# Funny Bow Add



## rockymountainelk (Jan 18, 2009)

So i have never used a recurve but i am 99.9% sure that they have this bow strung backwards. No wonder they are selling it after only three shots. -_O- -_O- -_O-

http://www.ksl.com/index.php?nid=218&ad ... =214&lpid=


----------



## widgeon_whopper (Jul 26, 2008)

WOW. . . Some People :roll:


----------



## Old Fudd (Nov 24, 2007)

The bow is not strung . This person has slid the string on each end. also the string looks like it's just a tad to long for that bow, I would never store a bow like that ,,


----------



## elk22hunter (Sep 7, 2007)

I have that EXACT bow and that is EXACTLY how I store mine. Dont know that I would list it with a photo like that but that is EXACTLY what mine looks like right now.


----------



## Old Fudd (Nov 24, 2007)

ELK. Sorry man. If thats the way you store your bow. thats great. But as for myself and 46 yrs of shooting old recurve sticks Id never store one in that position.Everybody is different. and the question was he had it strung. and its not strung


----------



## elk22hunter (Sep 7, 2007)

oldfudd said:


> ELK. Sorry man. If thats the way you store your bow. thats great. But as for myself and 46 yrs of shooting old recurve sticks Id never store one in that position.Everybody is different. and the question was he had it strung. and its not strung


Ha ha............I am simply mentioning that I am most likely storing mine wrong. Its just a kids bow and it is the only way that i can always find the string with it.


----------



## Old Fudd (Nov 24, 2007)

Elk. I hear ya. I always miss place my string. Go out an buy another. and then all of a sudden I find a box of the **** things..


----------



## longbow (Mar 31, 2009)

I figure after making custom recurves and longbow for many years I could chime in on this one. He's probably stung it backwards so he doesn't loose his string. It doesn't hurt it but, unlike some say, it doesn't help it keep it's weight or keep the limbs straight.
Whatever you do don't store it in the heat and DON'T store it standing on it's tip. You will have a twisted tip in no time.
Also, don't use the step-through method to string it. Use a good stringer or in a pinch you could use the push-pull method, albeit a little dangerous.
Hope that helps. Chuck.


----------



## Finnegan (Sep 7, 2007)

longbow said:


> Also, don't use the step-through method to string it.


Because?

I used that method for 25 years and didn't see any harm in it, so I'm curious.


----------



## longbow (Mar 31, 2009)

You can very easily twist the tips of your bow and/or grind the tip into the ground. It's accually the easiest way to string a bow but I wouldn't recomend it.


----------



## swbuckmaster (Sep 14, 2007)

dosent salt lake archery have a pictue of a guy with his eye poked out because he didnt use a stringer?

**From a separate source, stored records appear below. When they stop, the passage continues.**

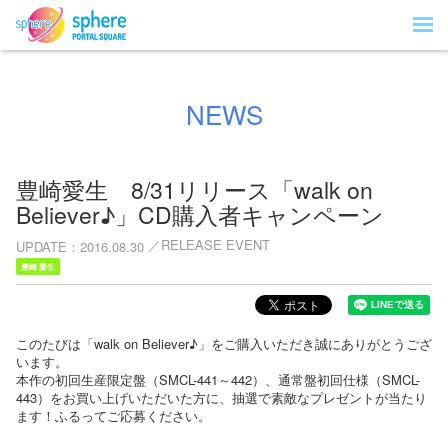
NEWS
豊崎愛生 8/31リリース「walk on
Believer♪」CD購入者キャンペーン
RELEASE EVENT
UPDATE
2016.08.30
豊崎 愛生
このたびは「walk on Believer♪」をご購入いただき誠にありがとうござ
います。
本作の初回生産限定盤（SMCL-441～442）、通常盤初回仕様（SMCL-
443）をお買い上げいただいた方に、抽選で素敵なプレゼントが当たり
ます！ふるってご応募ください。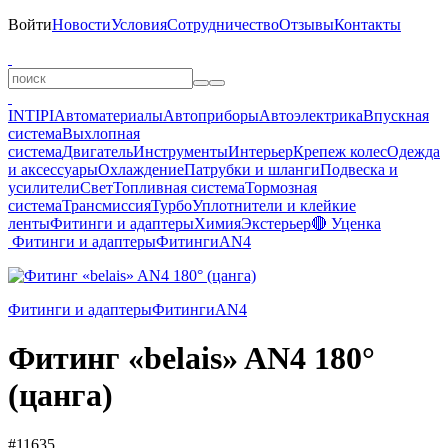
Войти
Новости
Условия
Сотрудничество
Отзывы
Контакты
INTIPI
Автоматериалы
Автоприборы
Автоэлектрика
Впускная
система
Выхлопная
система
Двигатель
Инструменты
Интерьер
Крепеж колес
Одежда
и аксессуары
Охлаждение
Патрубки и шланги
Подвеска и
усилители
Свет
Топливная система
Тормозная
система
Трансмиссия
Турбо
Уплотнители и клейкие
ленты
Фитинги и адаптеры
Химия
Экстерьер
🔴 Уценка
Фитинги и адаптеры
Фитинги
AN4
Фитинги и адаптеры
Фитинги
AN4
Фитинг «belais» AN4 180°
(цанга)
#11635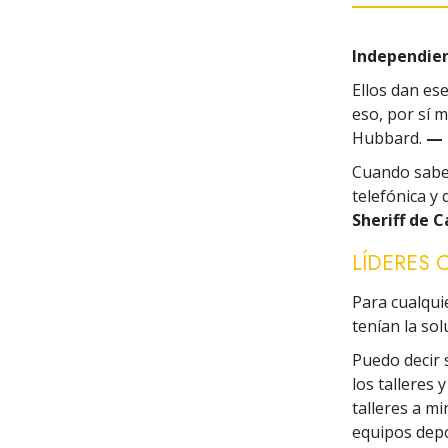
Independie
Ellos dan es
eso, por sí 
Hubbard.
— 
Cuando sabes
telefónica y
Sheriff de C
LÍDERES 
Para cualqui
tenían la sol
Puedo decir 
los talleres
talleres a m
equipos depo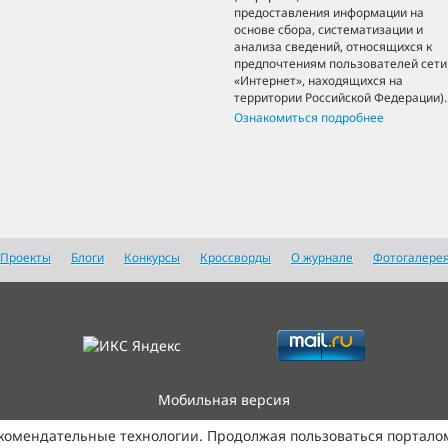
предоставления информации на
основе сбора, систематизации и
анализа сведений, относящихся к
предпочтениям пользователей сети
«Интернет», находящихся на
территории Российской Федерации).
Ознакомиться подробнее
Проекты
Блоги
Конкурсы
Кроссворды
О журнале
Фотогалере
Мобильная версия
екомендательные технологии. Продолжая пользоваться портало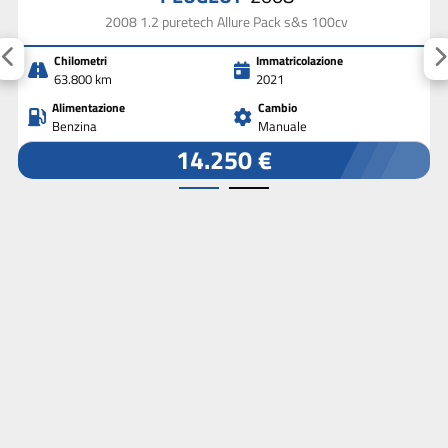
2008 1.2 puretech Allure Pack s&s 100cv
Chilometri
Immatricolazione
63.800 km
2021
Alimentazione
Cambio
Benzina
Manuale
14.250 €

I dont know anything about recurves other than they make it 10 times harder to get the job done.

except on carp. I got to get me a rig for carp


----------



## longbow (Mar 31, 2009)

Actually it isn't 10 times harder but it's fun for people to think that.


----------



## north slope (Sep 8, 2007)

Where is Tex o boo when you need him. :lol:


----------